Stimulation with rmCIRP also caused a transcriptional reprogramming that was differentially enriched for genes associated with the TNF-α mediated signaling pathway (GO:0033209, p-value = 0.008, Figure 5A ) and positive regulation of IL-6 production (GO:00032755, p-value <0.0001, Figure 5B ) in WT pulmonary fibroblasts stimulated with rmCIRP or the combination of the rmCIRP and rmTGF-β1. However, differential enrichment for these two pathways was not present in the transcriptome of pulmonary fibroblasts cultured with rmTGF-β1. To see high-resolution figures to examine genes involved in GOs analyzed, please see Supplementary Figures 2, 3 . As such, eCIRP differentially enriches the proinflammatory transcriptional profile in pulmonary fibroblasts that includes TNF-α signaling and IL-6 production.

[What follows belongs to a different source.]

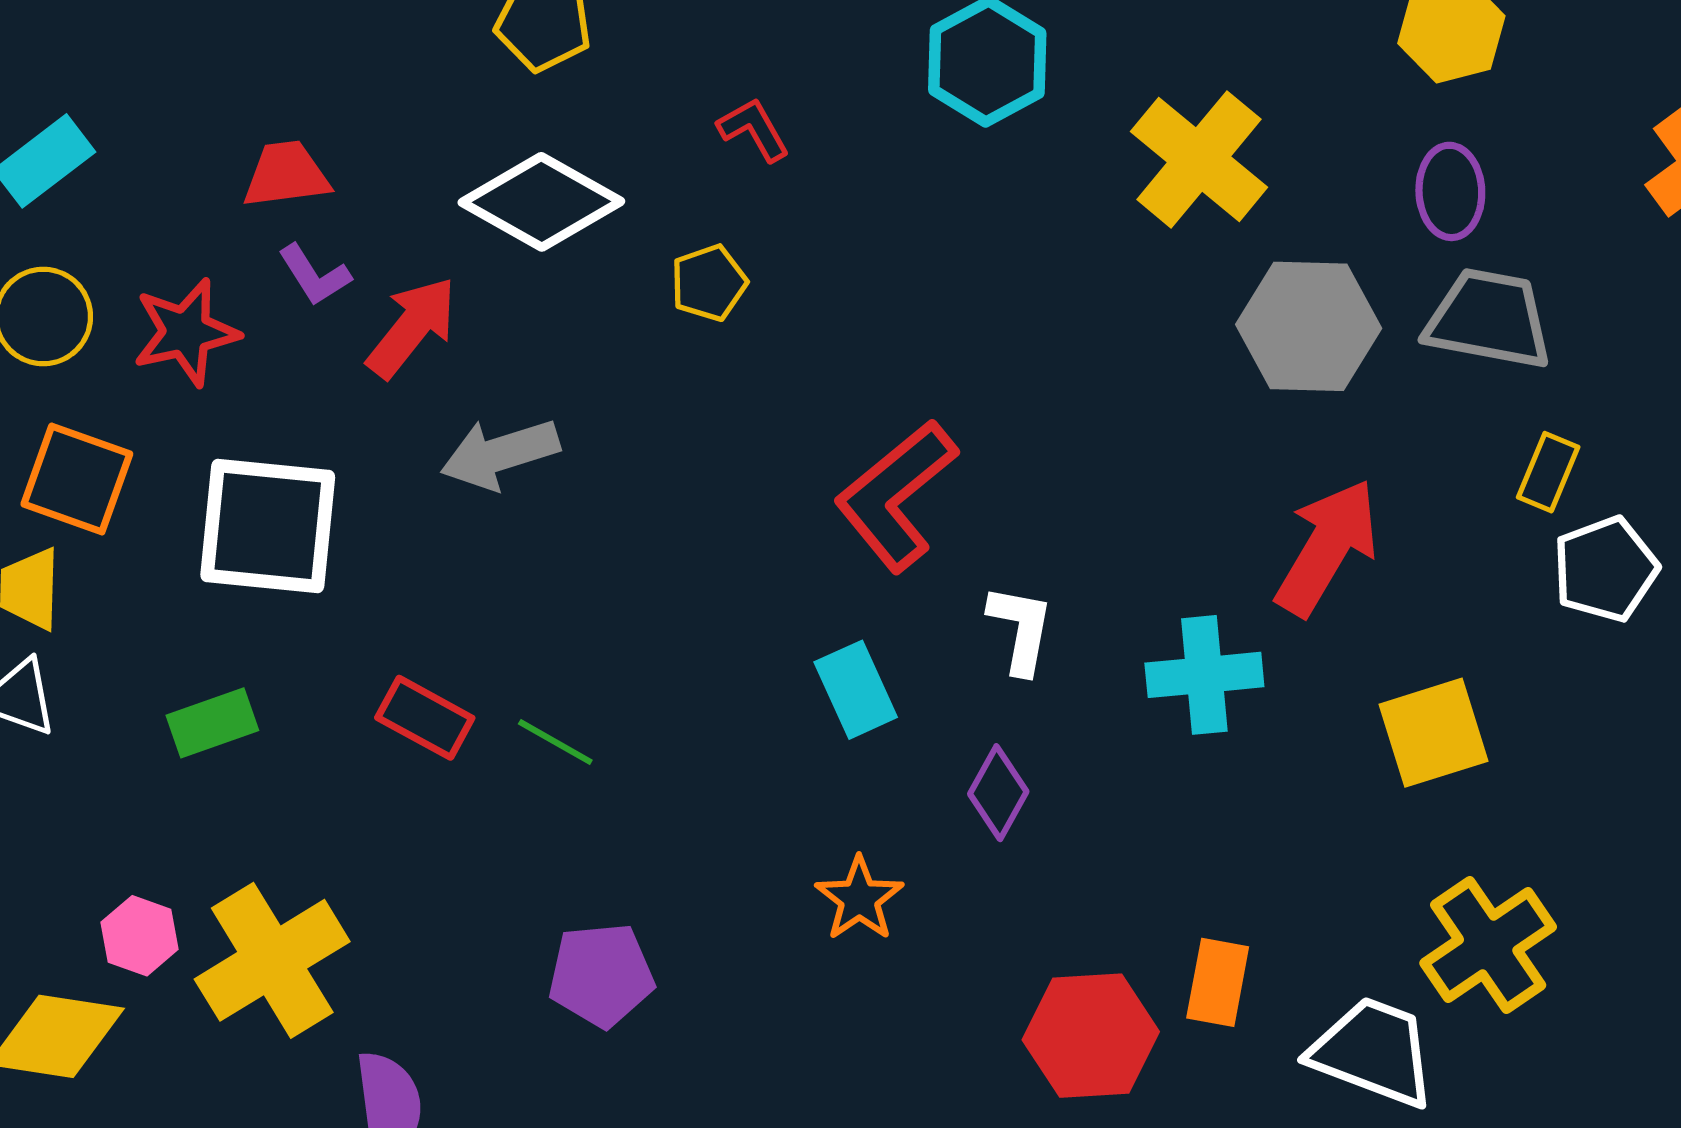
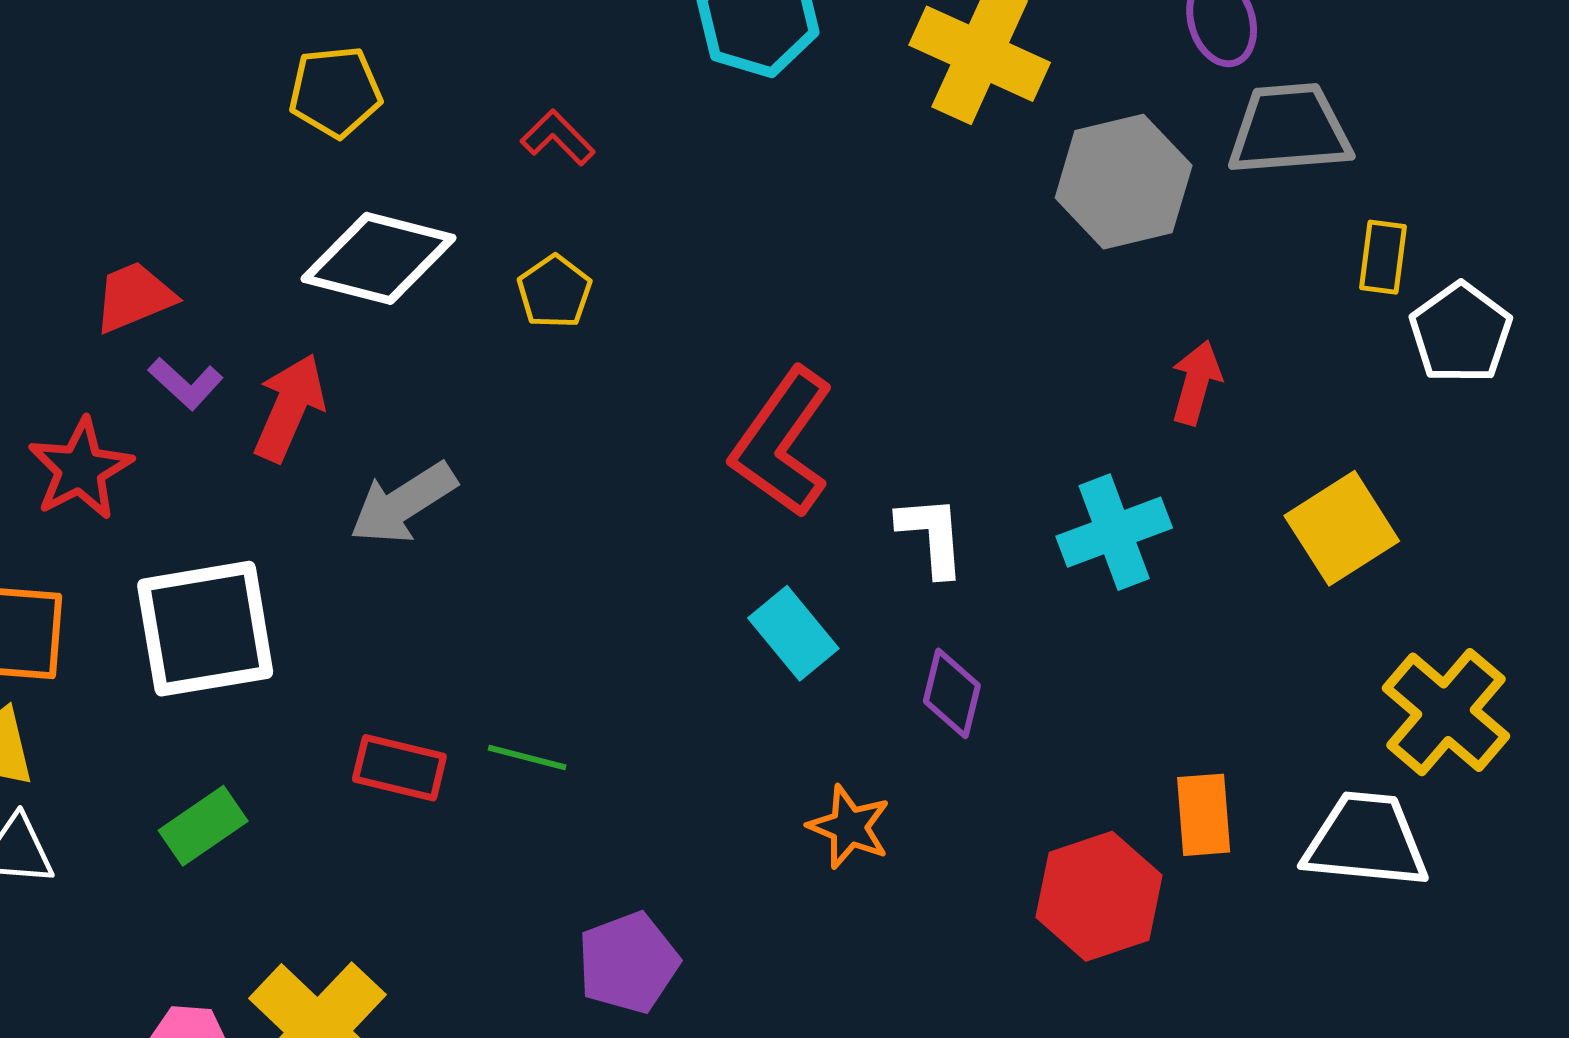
red arrow: (1327, 547) -> (1196, 383), size x0.6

To compare the transcriptomic changes after stimulation with eCIRP with those in the lungs of mice exposed to bleomycin, we examined a publicly available Gene Expression Omnibus (GEO) profile (GSE132869) containing high throughput RNA sequences from lung tissue of WT mice collected on days 7, 14, 21, 28, or 42 from the start of bleomycin injection. Similar to our observations in eCIRP-stimulated lung fibroblasts, the lung transcriptome on day 14 after bleomycin showed significant upregulation of TLR4, MD2, and Myd88 mRNA counts ( Figures 6A, C, E ). The lung transcriptome on day 14 was also differentially enriched for genes associated with the TLR signaling pathway (GO:0002224, p-value = 0.005, Figure 6B ), TRIF dependent TLR signaling pathway (GO:0035666, p-value = 0.013, Figure 6D ), and Myd88 dependent TLR signaling pathway (GO:0002755, p-value = 0.04, Figure 6F ). To see a higher resolution of Figure 6B , please refer to Supplementary Figure 4 . As a whole, the results indicate that the TLR4 and related genes and pathways activated by eCIRP in pulmonary fibroblasts are also transcriptionally active on day 14 after bleomycin injection.

To determine the timeline at which inflammatory cytokines and their cellular response pathways are induced, we examined the mRNA of cytokines TNF-α, IL-6, and the cellular response to these cytokines. Similar to our observations in eCIRP-stimulated lung fibroblasts, the lung transcriptome on day 14 after bleomycin showed significant upregulation of TNF-α and IL-6 mRNA counts ( Figures 7A, C ). The lung transcriptome on day 14 was also differentially enriched for genes associated with the cellular response to TNF-α (GO:0071356, p-value = 0.009, Figure 7B ) and cellular response to IL-6 (GO:0071354, p-value= 0.021, Figure 7D ). To see a higher resolution of Figure 7B , please refer to Supplementary Figure 5 . Taken together, the results indicate that the TLR4 and related genes and pathways activated by eCIRP in pulmonary fibroblasts are also transcriptionally active on day 14 after bleomycin injection.